How to complete this task => Below are entries; count the lines among them that contain the word "jest", and give only the count.

[Supplied entries]

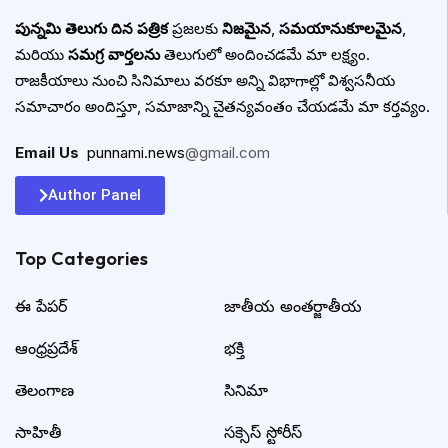
పున్నమి తెలుగు దిన పత్రిక
ప్రజలకు
నిజమైన
,
సమయానుకూలమైన
,
మరియు
సమగ్ర వార్తలను
తెలుగులో అందించడమే మా లక్ష్యం.
రాజకీయాలు నుంచి సినిమాలు వరకూ అన్ని విభాగాల్లో విశ్వసనీయ
సమాచారం అందిస్తూ, సమాజాన్ని చైతన్యవంతం చేయడమే మా కర్తవ్యం.
Email Us
:
punnami.news
@gmail.com
Author Panel
Top Categories​
ఈ పేపర్
జాతీయ అంతర్జాతీయ
ఆంధ్రప్రదేశ్
భక్తి
తెలంగాణ
సినిమా
సాహితీ
సక్సెస్ స్టోరీస్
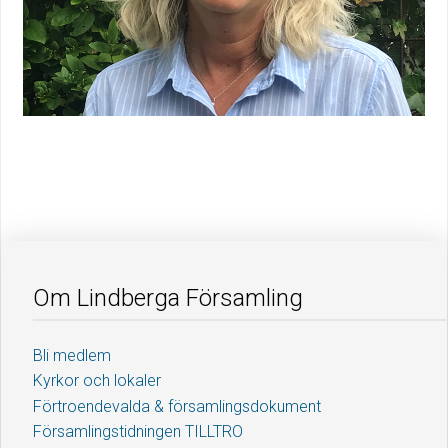
Om Lindberga Församling
Bli medlem
Kyrkor och lokaler
Förtroendevalda & församlingsdokument
Församlingstidningen TILLTRO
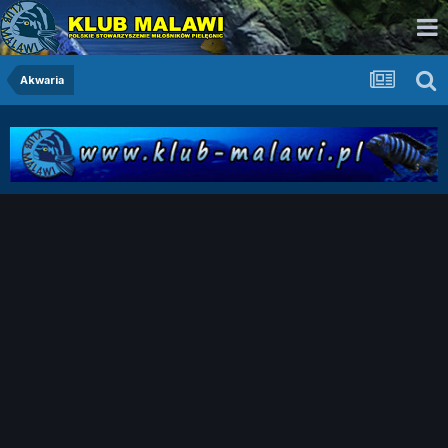
Akwaria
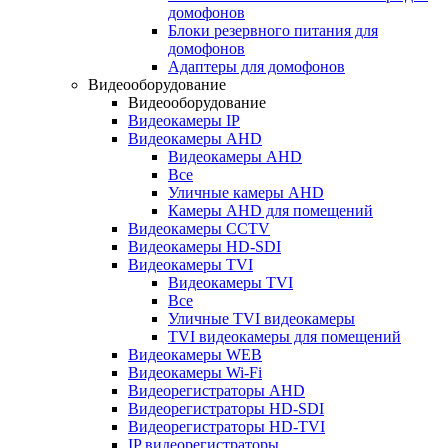
домофонов
Блоки резервного питания для
домофонов
Адаптеры для домофонов
Видеооборудование
Видеооборудование
Видеокамеры IP
Видеокамеры AHD
Видеокамеры AHD
Все
Уличные камеры AHD
Камеры AHD для помещений
Видеокамеры CCTV
Видеокамеры HD-SDI
Видеокамеры TVI
Видеокамеры TVI
Все
Уличные TVI видеокамеры
TVI видеокамеры для помещений
Видеокамеры WEB
Видеокамеры Wi-Fi
Видеорегистраторы AHD
Видеорегистраторы HD-SDI
Видеорегистраторы HD-TVI
IP видеорегистраторы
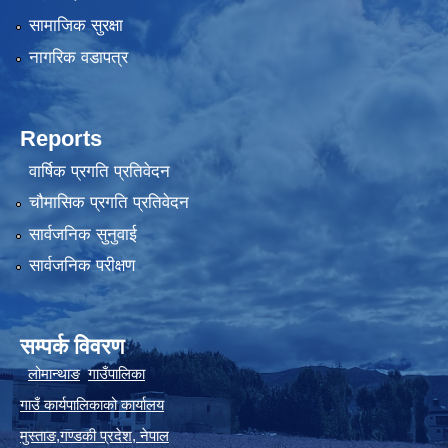
सामाजिक सुरक्षा
नागरिक वडापत्र
Reports
वार्षिक प्रगति प्रतिवेदन
चौमासिक प्रगति प्रतिवेदन
सार्वजनिक सुनुवाई
सार्वजनिक परीक्षण
सम्पर्क विवरण
लोमान्थाङ
गाउँपालिका
गाउँ कार्यपालिकाको कार्यालय
मुस्ताङ
,
गण्डकी प्रदेश
,
नेपाल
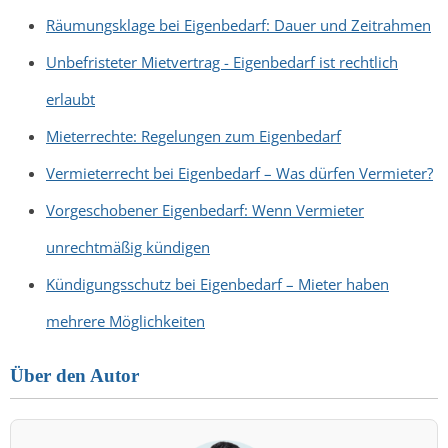
Räumungsklage bei Eigenbedarf: Dauer und Zeitrahmen
Unbefristeter Mietvertrag - Eigenbedarf ist rechtlich
erlaubt
Mieterrechte: Regelungen zum Eigenbedarf
Vermieterrecht bei Eigenbedarf – Was dürfen Vermieter?
Vorgeschobener Eigenbedarf: Wenn Vermieter
unrechtmäßig kündigen
Kündigungsschutz bei Eigenbedarf – Mieter haben
mehrere Möglichkeiten
Über den Autor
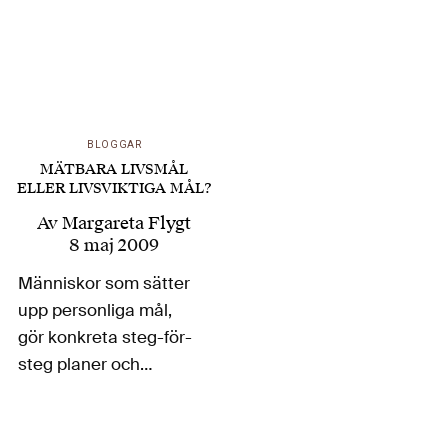
BLOGGAR
MÄTBARA LIVSMÅL
ELLER LIVSVIKTIGA MÅL?
Av
Margareta Flygt
8 maj 2009
Människor som sätter
upp personliga mål,
gör konkreta steg-för-
steg planer och
långsamt men säkert
övervinner sig själv
fascinerar. Att följa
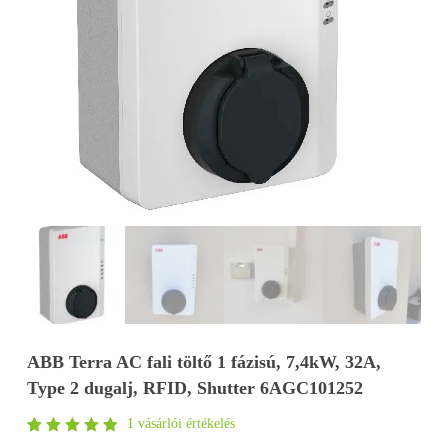
ABB Terra AC fali töltő 1 fázisú, 7,4kW, 32A,
Type 2 dugalj, RFID, Shutter 6AGC101252
1
vásárlói értékelés
Értékelés
1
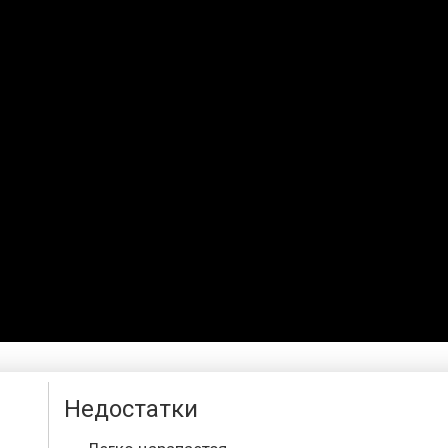
Недостатки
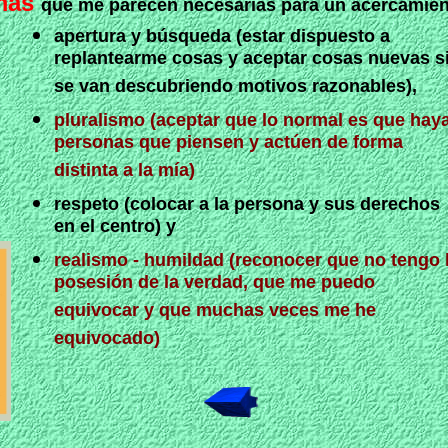
imas
que me parecen necesarias para un acercamiento
apertura y búsqueda (estar dispuesto a
replantearme cosas y aceptar cosas nuevas s
se van descubriendo motivos razonables),
pluralismo (aceptar que lo normal es que hay
personas que piensen y actúen de forma
distinta a la mía)
respeto (colocar a la persona y sus derechos
en el centro) y
realismo - humildad (reconocer que no tengo 
posesión de la verdad, que me puedo
equivocar y que muchas veces me he
equivocado)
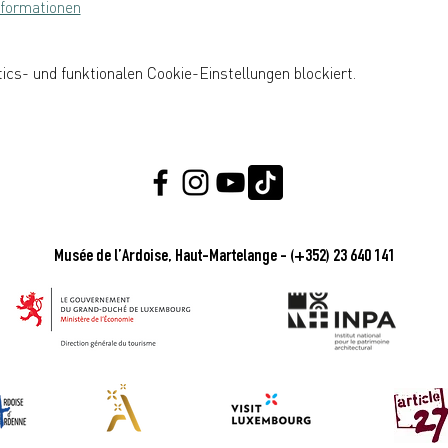
Informationen
cs- und funktionalen Cookie-Einstellungen blockiert.
Musée de l’Ardoise, Haut-Martelange - (+352) 23 640 141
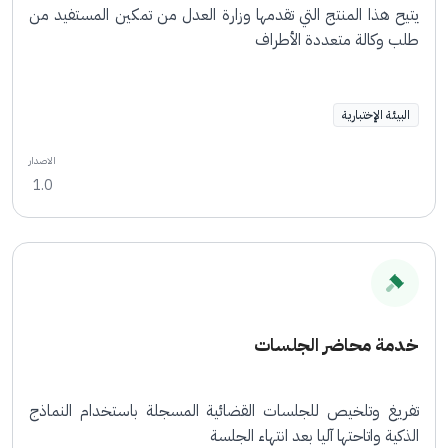
يتيح هذا المنتج التي تقدمها وزارة العدل من تمكين المستفيد من
طلب وكالة متعددة الأطراف
البيئة الإختبارية
الاصدار
1.0
خدمة محاضر الجلسات
تفريغ وتلخيص للجلسات القضائية المسجلة باستخدام النماذج
الذكية واتاحتها آليا بعد انتهاء الجلسة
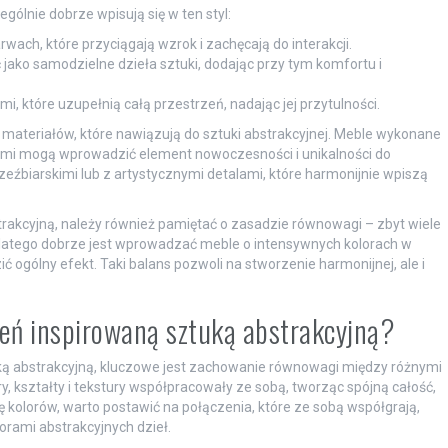
gólnie dobrze wpisują się w ten styl:
wach, które przyciągają wzrok i zachęcają do interakcji.
jako samodzielne dzieła sztuki, dodając przy tym komfortu i
 które uzupełnią całą przestrzeń, nadając jej przytulności.
e materiałów, które nawiązują do sztuki abstrakcyjnej. Meble wykonane
mi mogą wprowadzić element nowoczesności i unikalności do
źbiarskimi lub z artystycznymi detalami, które harmonijnie wpiszą
rakcyjną, należy również pamiętać o zasadzie równowagi – zbyt wiele
latego dobrze jest wprowadzać meble o intensywnych kolorach w
ogólny efekt. Taki balans pozwoli na stworzenie harmonijnej, ale i
zeń inspirowaną sztuką abstrakcyjną?
ą abstrakcyjną, kluczowe jest zachowanie równowagi między różnymi
 kształty i tekstury współpracowały ze sobą, tworząc spójną całość,
tę kolorów, warto postawić na połączenia, które ze sobą współgrają,
orami abstrakcyjnych dzieł.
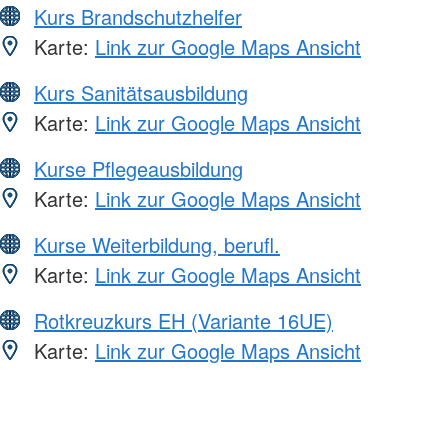
Kurs Brandschutzhelfer
Karte:
Link zur Google Maps Ansicht
Kurs Sanitätsausbildung
Karte:
Link zur Google Maps Ansicht
Kurse Pflegeausbildung
Karte:
Link zur Google Maps Ansicht
Kurse Weiterbildung, berufl.
Karte:
Link zur Google Maps Ansicht
Rotkreuzkurs EH (Variante 16UE)
Karte:
Link zur Google Maps Ansicht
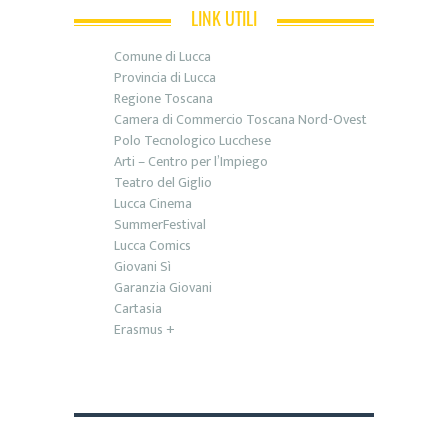
LINK UTILI
Comune di Lucca
Provincia di Lucca
Regione Toscana
Camera di Commercio Toscana Nord-Ovest
Polo Tecnologico Lucchese
Arti – Centro per l’Impiego
Teatro del Giglio
Lucca Cinema
SummerFestival
Lucca Comics
Giovani Sì
Garanzia Giovani
Cartasia
Erasmus +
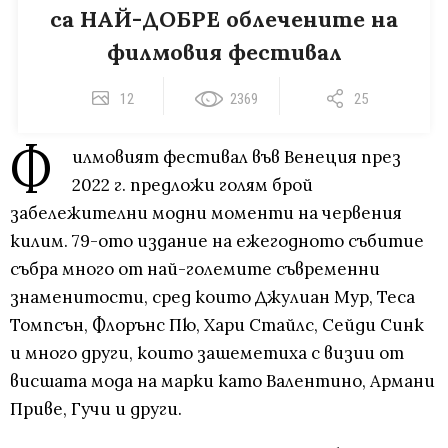
са НАЙ-ДОБРЕ облечените на
филмовия фестивал
12
2369
25
Ф
илмовият фестивал във Венеция през
2022 г. предложи голям брой
забележителни модни моменти на червения
килим. 79-ото издание на ежегодното събитие
събра много от най-големите съвременни
знаменитости, сред които Джулиан Мур, Теса
Томпсън, Флорънс Пю, Хари Стайлс, Сейди Синк
и много други, които зашеметиха с визии от
висшата мода на марки като Валентино, Армани
Приве, Гучи и други.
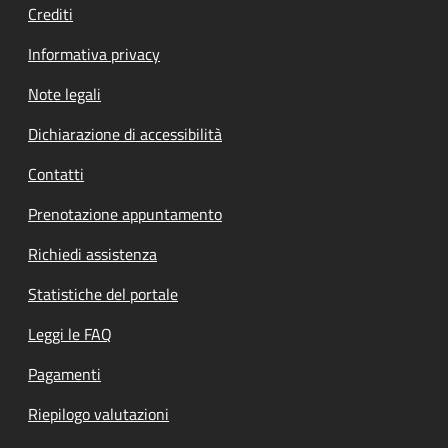
Crediti
Informativa privacy
Note legali
Dichiarazione di accessibilità
Contatti
Prenotazione appuntamento
Richiedi assistenza
Statistiche del portale
Leggi le FAQ
Pagamenti
Riepilogo valutazioni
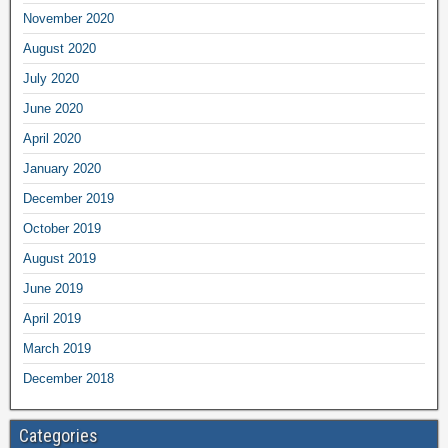
November 2020
August 2020
July 2020
June 2020
April 2020
January 2020
December 2019
October 2019
August 2019
June 2019
April 2019
March 2019
December 2018
Categories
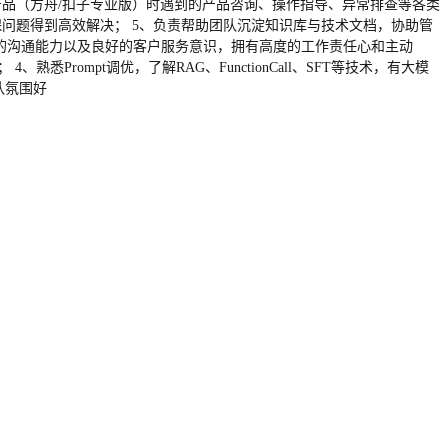
产品（方舟/扣子专业版）时遇到的产品咨询、操作指导、异常排查等各类
保问题得到高效解决； 5、负责帮助团队沉淀知识库与技术文档，协助管
出色的沟通能力以及良好的客户服务意识，拥有高度的工作责任心和主动
熟悉Prompt调优，了解RAG、FunctionCall、SFT等技术，有大模
队氛围好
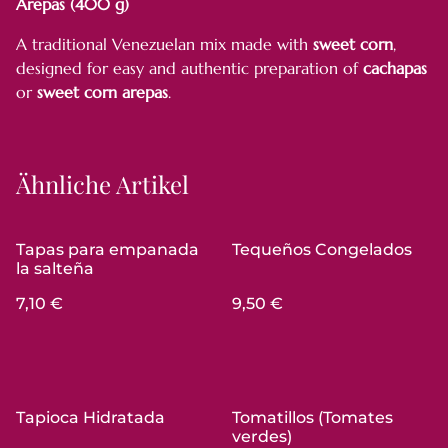
Arepas (400 g)
A traditional Venezuelan mix made with
sweet corn
,
designed for easy and authentic preparation of
cachapas
or
sweet corn arepas
.
Ähnliche Artikel
Tapas para empanada
Tequeños Congelados
la salteña
7,10 €
9,50 €
Tapioca Hidratada
Tomatillos (Tomates
verdes)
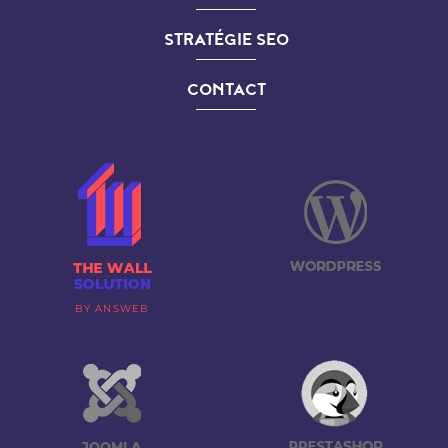
STRATÉGIE SEO
CONTACT
BY ANSWEB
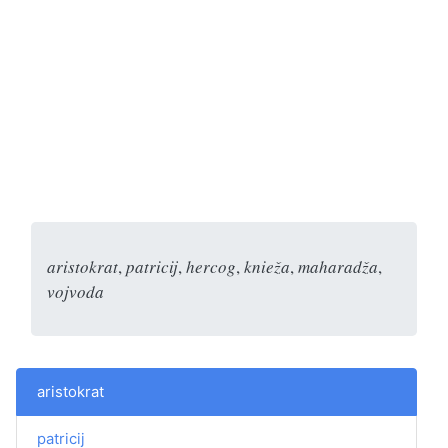
aristokrat
,
patricij
,
hercog
,
knieža
,
maharadža
,
vojvoda
aristokrat
patricij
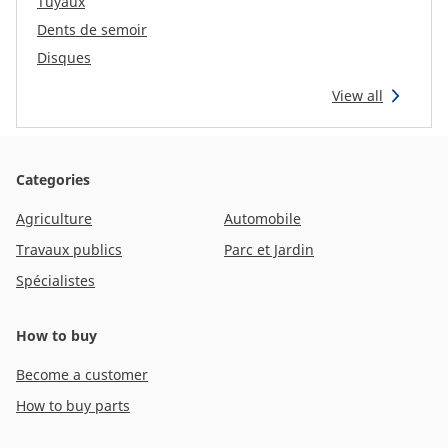
Tuyaux
Reman & Repair
menu
Dents de semoir
Disques
Découvrez notre gamme
View all
Comment acheter ?
Categories
Contact
Agriculture
Automobile
Travaux publics
Parc et Jardin
TotalSource
Spécialistes
Glassinter
How to buy
Become a customer
Energic Plus
How to buy parts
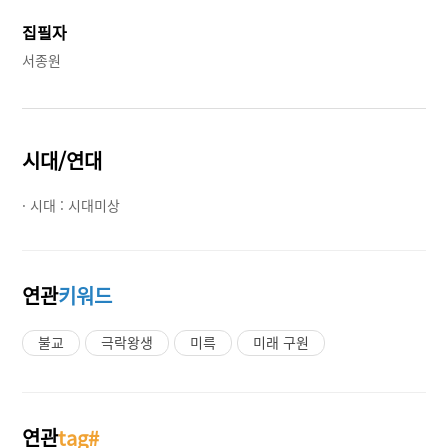
집필자
서종원
시대/연대
· 시대 :
시대미상
연관
키워드
불교
극락왕생
미륵
미래 구원
연관
tag#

[/Supplied entries]

Output for this exercise => 2